____ Entries shown

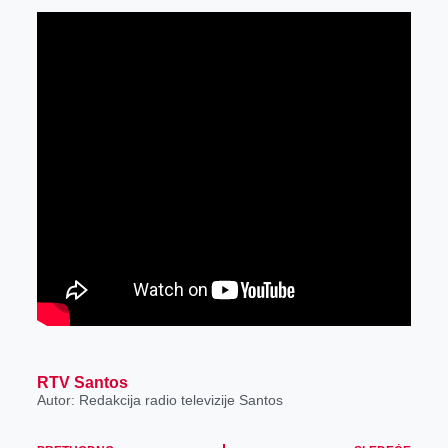
RTV Santos
Autor: Redakcija radio televizije Santos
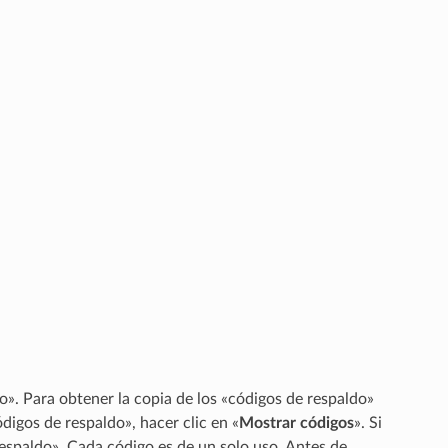
o». Para obtener la copia de los «códigos de respaldo»
ódigos de respaldo», hacer clic en «
Mostrar códigos
». Si
respaldo». Cada código es de un solo uso. Antes de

________

Task prompt:
What is needed is an exact copy of the line containing "hacer clic en" and each line after it, through the final line of the entries above.

Output of the exercise:
ódigos de respaldo», hacer clic en «
Mostrar códigos
». Si
respaldo». Cada código es de un solo uso. Antes de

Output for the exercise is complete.